_Your objective:_
Lines with the word "Device" in them must be copied from the records below.
BEGIN Provided information
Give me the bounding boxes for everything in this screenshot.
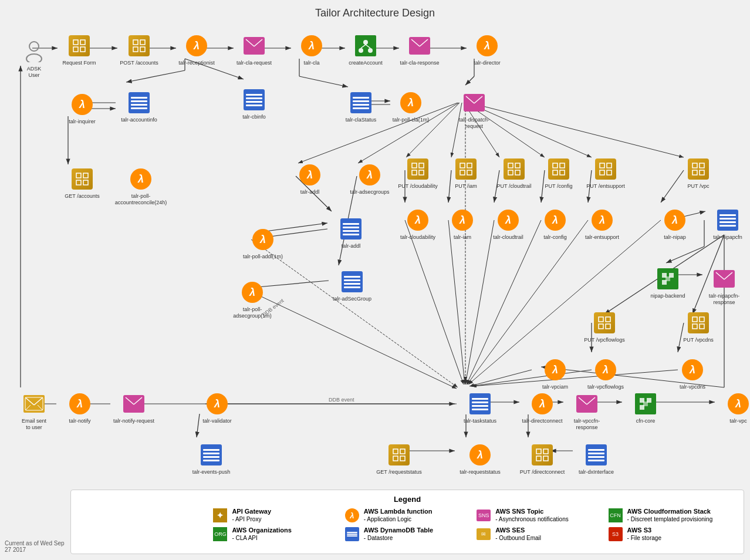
talr-iam-label: talr-iam — [454, 234, 471, 241]
node-talr-validator: λtalr-validator — [194, 392, 241, 424]
svg-rect-164 — [393, 456, 398, 461]
node-put-iam: PUT /iam — [442, 157, 489, 190]
svg-rect-111 — [419, 170, 424, 175]
talr-adSecGroup-label: talr-adSecGroup — [333, 296, 371, 302]
svg-rect-145 — [692, 324, 697, 329]
svg-rect-141 — [599, 324, 603, 329]
svg-line-27 — [469, 103, 684, 157]
node-talr-nipap: λtalr-nipap — [651, 208, 698, 241]
talr-validator-icon: λ — [205, 392, 229, 416]
svg-point-93 — [363, 40, 368, 45]
svg-rect-144 — [700, 317, 704, 322]
talr-receptionist-label: talr-receptionist — [178, 60, 215, 66]
current-date: Current as of Wed Sep 27 2017 — [5, 540, 69, 553]
svg-rect-126 — [600, 170, 604, 175]
legend-item-dynamo: AWS DynamoDB Table- Datastore — [344, 526, 471, 542]
legend-ses-text: AWS SES- Outbound Email — [495, 526, 541, 542]
talr-vpcdns-icon: λ — [681, 358, 704, 382]
legend-item-apigateway: ✦ API Gateway- API Proxy — [212, 507, 339, 524]
talr-vpc-icon: λ — [727, 392, 750, 416]
talr-dispatch-request-icon — [462, 91, 486, 114]
get-requeststatus-label: GET /requeststatus — [376, 469, 421, 475]
talr-poll-accountreconcile-label: talr-poll-accountreconcile(24h) — [115, 193, 167, 206]
svg-line-64 — [252, 292, 457, 389]
talr-adsecgroups-icon: λ — [358, 163, 381, 187]
legend-lambda-icon: λ — [344, 507, 360, 524]
legend-title: Legend — [80, 495, 734, 504]
talr-addl-db-label: talr-addl — [342, 243, 361, 249]
put-vpc-icon — [687, 157, 710, 181]
talr-iam-icon: λ — [451, 208, 474, 232]
svg-rect-129 — [700, 163, 704, 168]
talr-cla-request-icon — [242, 34, 266, 58]
svg-line-21 — [299, 76, 348, 87]
svg-rect-124 — [600, 163, 604, 168]
node-talr-nipapcfn-response: talr-nipapcfn-response — [701, 267, 748, 306]
node-talr-adsecgroups: λtalr-adsecgroups — [346, 163, 393, 195]
legend-item-ses: ✉ AWS SES- Outbound Email — [475, 526, 602, 542]
talr-cloudability-label: talr-cloudability — [400, 234, 435, 241]
talr-requeststatus-label: talr-requeststatus — [460, 469, 501, 475]
talr-cbinfo-icon — [242, 88, 266, 112]
node-adsk-user: ADSK User — [11, 40, 58, 79]
page-title: Tailor Architecture Design — [0, 0, 750, 19]
svg-rect-104 — [76, 173, 81, 178]
node-talr-cla: λtalr-cla — [288, 34, 335, 66]
svg-rect-123 — [560, 170, 565, 175]
node-post-accounts: POST /accounts — [116, 34, 163, 66]
svg-line-52 — [448, 220, 465, 384]
talr-claStatus-icon — [349, 91, 373, 114]
legend-sns-icon: SNS — [475, 507, 492, 524]
node-talr-cloudtrail: λtalr-cloudtrail — [485, 208, 532, 241]
talr-config-icon: λ — [543, 208, 567, 232]
svg-point-80 — [29, 42, 39, 51]
talr-dispatch-request-label: talr-dispatch-request — [451, 117, 498, 130]
svg-line-53 — [465, 220, 494, 384]
talr-cla-response-label: talr-cla-response — [400, 60, 439, 66]
svg-line-44 — [666, 247, 704, 263]
talr-adSecGroup-icon — [340, 270, 364, 294]
legend-sns-text: AWS SNS Topic- Asynchronous notification… — [495, 507, 569, 523]
node-talr-accountinfo: talr-accountinfo — [116, 91, 163, 123]
talr-poll-addl-icon: λ — [251, 228, 275, 251]
talr-nipapcfn-label: talr-nipapcfn — [713, 234, 742, 241]
node-talr-adSecGroup: talr-adSecGroup — [329, 270, 376, 302]
talr-inquirer-label: talr-inquirer — [69, 119, 96, 125]
svg-line-10 — [126, 70, 185, 82]
node-email-user: Email sent to user — [11, 392, 58, 431]
talr-cla-icon: λ — [300, 34, 323, 58]
legend-org-text: AWS Organizations- CLA API — [232, 526, 291, 542]
node-put-vpc: PUT /vpc — [675, 157, 722, 190]
talr-dxinterface-label: talr-dxInterface — [579, 469, 614, 475]
talr-nipap-icon: λ — [663, 208, 687, 232]
svg-rect-135 — [665, 276, 670, 281]
talr-cloudtrail-label: talr-cloudtrail — [493, 234, 523, 241]
talr-poll-adsecgroup-icon: λ — [241, 281, 264, 304]
node-talr-addl-db: talr-addl — [327, 217, 374, 249]
get-requeststatus-icon — [387, 443, 411, 467]
node-cfn-core: cfn-core — [622, 392, 669, 424]
createAccount-icon — [354, 34, 377, 58]
put-directconnect-icon — [531, 443, 554, 467]
svg-point-94 — [359, 48, 363, 53]
talr-vpccfn-response-icon — [575, 392, 599, 416]
node-talr-vpc: λtalr-vpc — [715, 392, 750, 424]
talr-cla-response-icon — [408, 34, 431, 58]
svg-rect-110 — [412, 170, 417, 175]
talr-directconnect-label: talr-directconnect — [522, 418, 562, 424]
put-vpcflowlogs-icon — [593, 311, 616, 335]
svg-rect-88 — [133, 47, 138, 52]
put-entsupport-label: PUT /entsupport — [586, 183, 624, 190]
svg-rect-146 — [700, 324, 704, 329]
talr-entsupport-icon: λ — [590, 208, 614, 232]
svg-rect-117 — [515, 163, 520, 168]
email-user-icon — [22, 392, 46, 416]
talr-vpcflowlogs-label: talr-vpcflowlogs — [587, 384, 624, 390]
node-nipap-backend: nipap-backend — [644, 267, 691, 299]
nipap-backend-label: nipap-backend — [650, 293, 685, 299]
node-talr-director: λtalr-director — [464, 34, 511, 66]
createAccount-label: createAccount — [349, 60, 383, 66]
talr-poll-cla-icon: λ — [399, 91, 423, 114]
legend-s3-icon: S3 — [607, 526, 624, 542]
talr-nipapcfn-icon — [716, 208, 739, 232]
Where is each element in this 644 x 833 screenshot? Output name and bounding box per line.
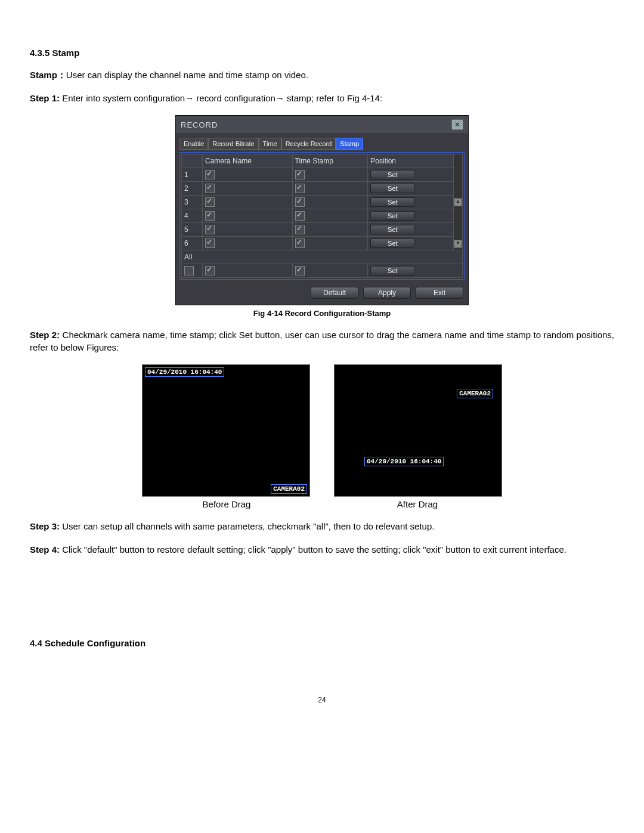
after-drag-caption: After Drag	[334, 499, 501, 509]
step4-text: Click "default" button to restore defaul…	[60, 544, 566, 555]
step3-bold: Step 3:	[30, 521, 60, 531]
checkbox-camera-name[interactable]	[205, 211, 215, 221]
preview-after-drag: CAMERA02 04/29/2010 16:04:40	[334, 364, 502, 497]
checkbox-time-stamp[interactable]	[295, 239, 305, 248]
apply-button[interactable]: Apply	[363, 287, 411, 299]
table-row: 4 Set	[182, 209, 463, 223]
set-button[interactable]: Set	[370, 239, 414, 248]
table-row: 6 Set	[182, 237, 463, 250]
arrow-icon: →	[275, 93, 284, 103]
all-label-row: All	[182, 250, 463, 264]
row-index: 2	[182, 182, 203, 196]
page-number: 24	[30, 696, 614, 704]
checkbox-time-stamp[interactable]	[295, 184, 305, 193]
default-button[interactable]: Default	[311, 287, 358, 299]
table-row: 1 Set	[182, 168, 463, 182]
set-button[interactable]: Set	[370, 170, 414, 179]
scrollbar[interactable]: ▲ ▼	[454, 154, 463, 250]
col-time-stamp: Time Stamp	[292, 154, 368, 168]
step3-text: User can setup all channels with same pa…	[60, 521, 434, 531]
step2-paragraph: Step 2: Checkmark camera name, time stam…	[30, 329, 614, 354]
step1-bold: Step 1:	[30, 93, 60, 103]
col-index	[182, 154, 203, 168]
dialog-titlebar: RECORD ✕	[176, 116, 468, 134]
dialog-title: RECORD	[181, 120, 218, 129]
heading-4-4: 4.4 Schedule Configuration	[30, 638, 614, 648]
row-index: 6	[182, 237, 203, 250]
close-icon[interactable]: ✕	[451, 119, 463, 130]
step3-paragraph: Step 3: User can setup all channels with…	[30, 520, 614, 532]
heading-4-3-5: 4.3.5 Stamp	[30, 48, 614, 58]
scroll-up-icon[interactable]: ▲	[454, 198, 462, 206]
exit-button[interactable]: Exit	[416, 287, 463, 299]
checkbox-camera-name[interactable]	[205, 184, 215, 193]
camera-overlay[interactable]: CAMERA02	[457, 389, 493, 398]
table-row: 2 Set	[182, 182, 463, 196]
step1-b: record configuration	[194, 93, 275, 103]
tab-bar: Enable Record Bitrate Time Recycle Recor…	[176, 134, 468, 150]
step1-c: stamp; refer to Fig 4-14:	[284, 93, 382, 103]
intro-paragraph: Stamp：User can display the channel name …	[30, 69, 614, 81]
timestamp-overlay[interactable]: 04/29/2010 16:04:40	[145, 367, 224, 377]
figure-caption: Fig 4-14 Record Configuration-Stamp	[30, 309, 614, 318]
scroll-down-icon[interactable]: ▼	[454, 240, 462, 248]
tab-record-bitrate[interactable]: Record Bitrate	[208, 138, 258, 150]
tab-time[interactable]: Time	[259, 138, 281, 150]
dialog-buttons: Default Apply Exit	[176, 283, 468, 305]
step2-text: Checkmark camera name, time stamp; click…	[30, 330, 614, 352]
timestamp-overlay[interactable]: 04/29/2010 16:04:40	[364, 457, 444, 466]
set-button[interactable]: Set	[370, 197, 414, 207]
intro-bold: Stamp：	[30, 70, 66, 80]
checkbox-time-stamp[interactable]	[295, 197, 305, 207]
step4-bold: Step 4:	[30, 544, 60, 555]
step2-bold: Step 2:	[30, 330, 60, 340]
all-label: All	[182, 250, 463, 264]
checkbox-camera-name[interactable]	[205, 197, 215, 207]
checkbox-all[interactable]	[184, 266, 194, 275]
step1-paragraph: Step 1: Enter into system configuration→…	[30, 92, 614, 104]
all-row: Set	[182, 264, 463, 278]
row-index: 3	[182, 196, 203, 209]
preview-before-drag: 04/29/2010 16:04:40 CAMERA02	[142, 364, 310, 497]
row-index: 4	[182, 209, 203, 223]
table-row: 3 Set	[182, 196, 463, 209]
checkbox-time-stamp[interactable]	[295, 266, 305, 275]
tab-recycle-record[interactable]: Recycle Record	[281, 138, 336, 150]
row-index: 5	[182, 223, 203, 237]
step1-a: Enter into system configuration	[60, 93, 185, 103]
col-position: Position	[368, 154, 454, 168]
set-button[interactable]: Set	[370, 184, 414, 193]
checkbox-time-stamp[interactable]	[295, 225, 305, 234]
grid-frame: Camera Name Time Stamp Position ▲ ▼ 1 Se…	[179, 152, 465, 280]
set-button[interactable]: Set	[370, 266, 414, 275]
row-index: 1	[182, 168, 203, 182]
checkbox-camera-name[interactable]	[205, 170, 215, 179]
arrow-icon: →	[185, 93, 194, 103]
tab-enable[interactable]: Enable	[179, 138, 208, 150]
col-camera-name: Camera Name	[203, 154, 293, 168]
record-dialog: RECORD ✕ Enable Record Bitrate Time Recy…	[175, 115, 469, 305]
set-button[interactable]: Set	[370, 225, 414, 234]
stamp-table: Camera Name Time Stamp Position ▲ ▼ 1 Se…	[181, 154, 463, 278]
table-row: 5 Set	[182, 223, 463, 237]
checkbox-time-stamp[interactable]	[295, 170, 305, 179]
checkbox-camera-name[interactable]	[205, 225, 215, 234]
step4-paragraph: Step 4: Click "default" button to restor…	[30, 543, 614, 556]
intro-text: User can display the channel name and ti…	[66, 70, 308, 80]
checkbox-time-stamp[interactable]	[295, 211, 305, 221]
tab-stamp[interactable]: Stamp	[336, 138, 363, 150]
checkbox-camera-name[interactable]	[205, 266, 215, 275]
before-drag-caption: Before Drag	[143, 499, 310, 509]
set-button[interactable]: Set	[370, 211, 414, 221]
camera-overlay[interactable]: CAMERA02	[271, 484, 307, 494]
checkbox-camera-name[interactable]	[205, 239, 215, 248]
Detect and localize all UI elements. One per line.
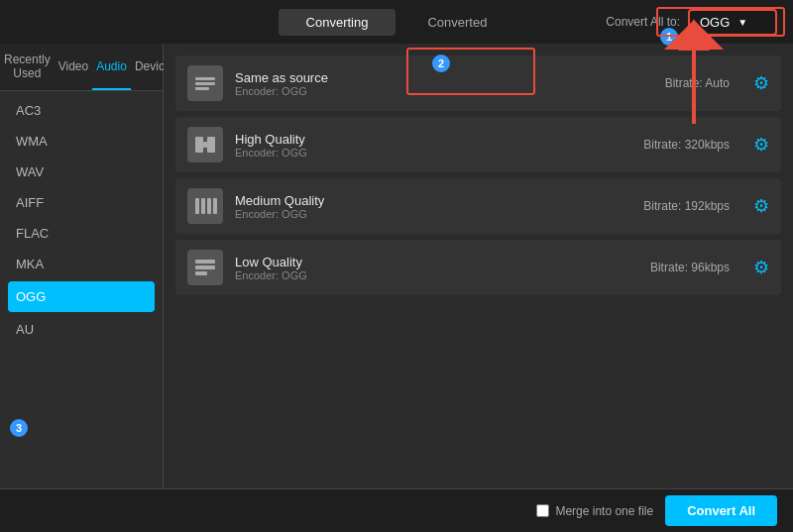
bottom-bar: Merge into one file Convert All <box>0 488 793 532</box>
quality-name-low: Low Quality <box>235 255 638 269</box>
top-bar: Converting Converted Convert All to: OGG… <box>0 0 793 44</box>
quality-list: Same as source Encoder: OGG Bitrate: Aut… <box>175 55 781 295</box>
quality-same-as-source[interactable]: Same as source Encoder: OGG Bitrate: Aut… <box>175 55 781 111</box>
quality-encoder-low: Encoder: OGG <box>235 269 638 281</box>
merge-label: Merge into one file <box>555 504 653 518</box>
gear-icon-medium[interactable]: ⚙ <box>753 195 769 217</box>
format-wav[interactable]: WAV <box>0 157 163 187</box>
svg-rect-5 <box>195 137 203 153</box>
gear-icon-high[interactable]: ⚙ <box>753 134 769 156</box>
quality-icon-s <box>187 65 223 101</box>
quality-name-same: Same as source <box>235 70 653 85</box>
svg-rect-10 <box>201 198 205 214</box>
merge-checkbox-section: Merge into one file <box>536 504 653 518</box>
quality-icon-l <box>187 250 223 285</box>
format-wma[interactable]: WMA <box>0 126 163 157</box>
quality-icon-h <box>187 127 223 162</box>
badge-2: 2 <box>432 54 450 72</box>
quality-encoder-medium: Encoder: OGG <box>235 208 631 220</box>
main-content: Recently Used Video Audio Device AC3 WMA… <box>0 44 793 532</box>
quality-info-medium: Medium Quality Encoder: OGG <box>235 193 631 220</box>
quality-bitrate-low: Bitrate: 96kbps <box>650 261 730 274</box>
format-flac[interactable]: FLAC <box>0 218 163 249</box>
quality-info-low: Low Quality Encoder: OGG <box>235 255 638 281</box>
format-mka[interactable]: MKA <box>0 249 163 279</box>
quality-name-high: High Quality <box>235 132 631 147</box>
svg-rect-2 <box>195 82 215 85</box>
svg-rect-6 <box>207 137 215 153</box>
badge-1: 1 <box>660 28 678 46</box>
quality-info-same: Same as source Encoder: OGG <box>235 70 653 97</box>
category-tabs: Recently Used Video Audio Device <box>0 44 163 91</box>
svg-rect-15 <box>195 266 215 269</box>
svg-rect-14 <box>195 260 215 264</box>
dropdown-arrow-icon: ▼ <box>737 17 747 28</box>
svg-rect-9 <box>195 198 199 214</box>
svg-rect-3 <box>195 87 209 90</box>
svg-rect-16 <box>195 271 207 275</box>
quality-high[interactable]: High Quality Encoder: OGG Bitrate: 320kb… <box>175 117 781 172</box>
convert-all-section: Convert All to: OGG ▼ <box>606 9 777 36</box>
svg-rect-7 <box>203 142 207 148</box>
tab-converted[interactable]: Converted <box>399 9 514 36</box>
merge-checkbox[interactable] <box>536 504 549 517</box>
svg-rect-12 <box>213 198 217 214</box>
quality-medium[interactable]: Medium Quality Encoder: OGG Bitrate: 192… <box>175 178 781 234</box>
format-ogg[interactable]: OGG <box>8 281 155 312</box>
convert-all-label: Convert All to: <box>606 15 680 29</box>
right-content: Same as source Encoder: OGG Bitrate: Aut… <box>164 44 793 532</box>
top-tab-group: Converting Converted <box>279 9 515 36</box>
quality-bitrate-same: Bitrate: Auto <box>665 76 730 90</box>
tab-recently-used[interactable]: Recently Used <box>0 44 55 90</box>
gear-icon-same[interactable]: ⚙ <box>753 72 769 94</box>
convert-all-button[interactable]: Convert All <box>665 495 777 526</box>
tab-converting[interactable]: Converting <box>279 9 396 36</box>
sidebar: Recently Used Video Audio Device AC3 WMA… <box>0 44 164 532</box>
tab-video[interactable]: Video <box>55 44 92 90</box>
format-list: AC3 WMA WAV AIFF FLAC MKA OGG AU <box>0 91 163 505</box>
badge-3: 3 <box>10 419 28 437</box>
format-aiff[interactable]: AIFF <box>0 187 163 218</box>
convert-all-value: OGG <box>700 15 730 30</box>
tab-audio[interactable]: Audio <box>92 44 131 90</box>
quality-bitrate-high: Bitrate: 320kbps <box>643 138 730 152</box>
svg-rect-11 <box>207 198 211 214</box>
format-au[interactable]: AU <box>0 314 163 345</box>
convert-all-dropdown[interactable]: OGG ▼ <box>688 9 777 36</box>
quality-info-high: High Quality Encoder: OGG <box>235 132 631 159</box>
gear-icon-low[interactable]: ⚙ <box>753 257 769 278</box>
format-ac3[interactable]: AC3 <box>0 95 163 126</box>
quality-bitrate-medium: Bitrate: 192kbps <box>643 199 730 213</box>
quality-name-medium: Medium Quality <box>235 193 631 208</box>
svg-rect-1 <box>195 77 215 80</box>
quality-icon-m <box>187 188 223 224</box>
quality-encoder-high: Encoder: OGG <box>235 147 631 159</box>
quality-encoder-same: Encoder: OGG <box>235 85 653 97</box>
quality-low[interactable]: Low Quality Encoder: OGG Bitrate: 96kbps… <box>175 240 781 295</box>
END Provided information
_Completed task:_
main-content: Recently Used Video Audio Device AC3 WMA… <box>0 44 793 532</box>
category-tabs: Recently Used Video Audio Device <box>0 44 163 91</box>
sidebar: Recently Used Video Audio Device AC3 WMA… <box>0 44 164 532</box>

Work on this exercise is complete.